As per a study published in the journal Cell Metabolism, the biological age of people as well as mice, rapidly increases in response to various types of stress, which is then reversed after the stress has passed.
Numerous independent aging clocks indicate that these changes take place over relatively brief periods of time like days or even months.
James White, a co-senior author of the study, says that “This finding of fluid, fluctuating, malleable age challenges this longstanding conception of an upward trajectory of biological age over life’s course. Previous reports have suggested the possibility of short term fluctuations in biological age, but the question of whether such changes are reversible has, before now, remained unexplored. Critically, the triggers of tgese changes were also unknown.”
Although it was once believed that organisms’ biological ages increased steadily over the course of their lives, it is now known that this is not always the case.
It is possible for people to be biologically younger or older than their chronological age suggests.
Furthermore, mounting evidence in both human and animal models suggests that, in addition to other factors, diseases, drug treatments, lifestyle changes, and environmental exposure can all affect one’s biological age.
Co-senior author Vadim Gladyshev, goes on to point out that “Despite the widespread acknowledgment biological age is somewhat malleable, the extent to which it undergoes reversible changes through our lives and the events that trigger such changes remain unknown.”
In one series of experiments, the scientists performed a procedure known as heterochronic parabiosis in which they surgically joined pairs of mice that were three months old and twenty months old.

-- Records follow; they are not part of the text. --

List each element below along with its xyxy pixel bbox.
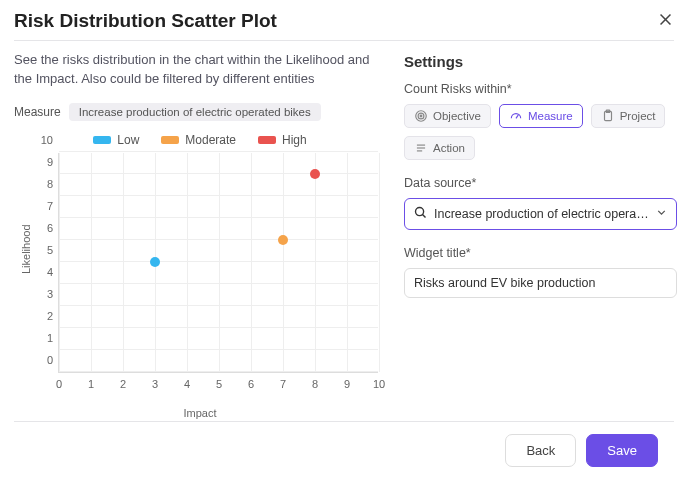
legend-swatch-moderate bbox=[161, 136, 179, 144]
footer: Back Save bbox=[14, 421, 674, 469]
chart: Low Moderate High Likelihood 00112233445… bbox=[14, 129, 386, 419]
gridline-h bbox=[59, 195, 378, 196]
gridline-v bbox=[59, 153, 60, 372]
save-button[interactable]: Save bbox=[586, 434, 658, 467]
target-icon bbox=[414, 109, 428, 123]
y-tick: 3 bbox=[33, 288, 53, 300]
y-tick: 0 bbox=[33, 354, 53, 366]
data-source-label: Data source* bbox=[404, 176, 677, 190]
gridline-v bbox=[379, 153, 380, 372]
entity-measure-label: Measure bbox=[528, 110, 573, 122]
svg-point-11 bbox=[416, 208, 424, 216]
data-point bbox=[278, 235, 288, 245]
search-icon bbox=[413, 205, 428, 223]
count-risks-label: Count Risks within* bbox=[404, 82, 677, 96]
gridline-v bbox=[219, 153, 220, 372]
header: Risk Distribution Scatter Plot bbox=[14, 0, 674, 40]
gridline-h bbox=[59, 173, 378, 174]
x-tick: 2 bbox=[120, 378, 126, 390]
legend-item-high: High bbox=[258, 133, 307, 147]
y-axis-label: Likelihood bbox=[20, 224, 32, 274]
entity-objective-label: Objective bbox=[433, 110, 481, 122]
gridline-v bbox=[91, 153, 92, 372]
x-tick: 3 bbox=[152, 378, 158, 390]
data-point bbox=[310, 169, 320, 179]
widget-title-label: Widget title* bbox=[404, 246, 677, 260]
x-tick: 8 bbox=[312, 378, 318, 390]
y-tick: 10 bbox=[33, 134, 53, 146]
gridline-v bbox=[283, 153, 284, 372]
y-tick: 2 bbox=[33, 310, 53, 322]
legend-swatch-high bbox=[258, 136, 276, 144]
page-title: Risk Distribution Scatter Plot bbox=[14, 10, 277, 32]
x-tick: 5 bbox=[216, 378, 222, 390]
modal: Risk Distribution Scatter Plot See the r… bbox=[0, 0, 688, 469]
y-tick: 1 bbox=[33, 332, 53, 344]
y-tick: 5 bbox=[33, 244, 53, 256]
measure-chip: Increase production of electric operated… bbox=[69, 103, 321, 121]
entity-action[interactable]: Action bbox=[404, 136, 475, 160]
x-tick: 7 bbox=[280, 378, 286, 390]
svg-line-12 bbox=[423, 215, 426, 218]
entity-project-label: Project bbox=[620, 110, 656, 122]
x-tick: 1 bbox=[88, 378, 94, 390]
measure-chip-row: Measure Increase production of electric … bbox=[14, 103, 386, 121]
back-button[interactable]: Back bbox=[505, 434, 576, 467]
y-tick: 9 bbox=[33, 156, 53, 168]
x-tick: 0 bbox=[56, 378, 62, 390]
y-tick: 8 bbox=[33, 178, 53, 190]
entity-measure[interactable]: Measure bbox=[499, 104, 583, 128]
entity-project[interactable]: Project bbox=[591, 104, 666, 128]
x-tick: 6 bbox=[248, 378, 254, 390]
measure-chip-prefix: Measure bbox=[14, 105, 61, 119]
gridline-v bbox=[315, 153, 316, 372]
legend-item-low: Low bbox=[93, 133, 139, 147]
legend-item-moderate: Moderate bbox=[161, 133, 236, 147]
legend-label-moderate: Moderate bbox=[185, 133, 236, 147]
clipboard-icon bbox=[601, 109, 615, 123]
description-text: See the risks distribution in the chart … bbox=[14, 51, 386, 89]
svg-line-5 bbox=[516, 115, 518, 119]
legend-label-low: Low bbox=[117, 133, 139, 147]
settings-panel: Settings Count Risks within* Objective M… bbox=[404, 51, 677, 419]
plot-area: 001122334455667788991010 bbox=[58, 153, 378, 373]
gridline-h bbox=[59, 239, 378, 240]
close-button[interactable] bbox=[657, 11, 674, 32]
gridline-h bbox=[59, 151, 378, 152]
y-tick: 4 bbox=[33, 266, 53, 278]
svg-point-4 bbox=[420, 115, 422, 117]
data-source-select[interactable]: Increase production of electric opera… bbox=[404, 198, 677, 230]
gridline-v bbox=[347, 153, 348, 372]
settings-title: Settings bbox=[404, 53, 677, 70]
legend-swatch-low bbox=[93, 136, 111, 144]
chart-legend: Low Moderate High bbox=[14, 129, 386, 153]
entity-selector: Objective Measure Project bbox=[404, 104, 677, 160]
legend-label-high: High bbox=[282, 133, 307, 147]
x-axis-label: Impact bbox=[14, 407, 386, 419]
y-tick: 7 bbox=[33, 200, 53, 212]
gridline-v bbox=[123, 153, 124, 372]
x-tick: 10 bbox=[373, 378, 385, 390]
entity-objective[interactable]: Objective bbox=[404, 104, 491, 128]
x-tick: 9 bbox=[344, 378, 350, 390]
close-icon bbox=[657, 11, 674, 28]
gridline-h bbox=[59, 217, 378, 218]
y-tick: 6 bbox=[33, 222, 53, 234]
entity-action-label: Action bbox=[433, 142, 465, 154]
x-tick: 4 bbox=[184, 378, 190, 390]
chevron-down-icon bbox=[655, 206, 668, 222]
gauge-icon bbox=[509, 109, 523, 123]
gridline-v bbox=[187, 153, 188, 372]
preview-panel: See the risks distribution in the chart … bbox=[14, 51, 386, 419]
data-source-value: Increase production of electric opera… bbox=[434, 207, 649, 221]
list-icon bbox=[414, 141, 428, 155]
widget-title-input[interactable] bbox=[404, 268, 677, 298]
gridline-v bbox=[251, 153, 252, 372]
data-point bbox=[150, 257, 160, 267]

According to the findings, biological age may rise briefly in response to stress, but this rise is only temporary and tends to return to baseline after the stress has subsided.
First author of the study, Jesse Poganik, explains that “An increase in biological age after exposure to aged blood is consistent with earlier reports of detrimental age related changes upon heterochronic blood exchange procedures. However, reversibility of these changes, as we observed, hasn’t yet been reported. From this initial insight, we theorized that other naturally occurring situations may also trigger reversible changes in biological age.”
As expected, pregnancy, major surgeries, and severe COVID infection in both humans and mice all caused temporary changes in biological age.
For instance, after emergency surgery, trauma patients’ biological ages increased significantly and quickly. But in the days after surgery, this rise stopped, and biological age returned to its initial level.
Similar to this, postpartum biological age recovery occurred in pregnant subjects at varying rates and convalescent COVID patients taking the immunosuppressive medication tocilizumab experienced improved biological age recovery.
Gladyshev says that “The findings imply severe stress increases mortality, at least partly, by increasing biological age. This notion suggests that mortality may be decreased by reducing biological age and the ability to recover from stress could be an important determinant of successful aging and of longevity. Finally, biological age may be a useful parameter in assessing stress and its relief.”
Even though this study sheds light on a previously underappreciated facet of biological aging, the researchers are aware of some significant limitations, so further research is in order to completely cement its findings.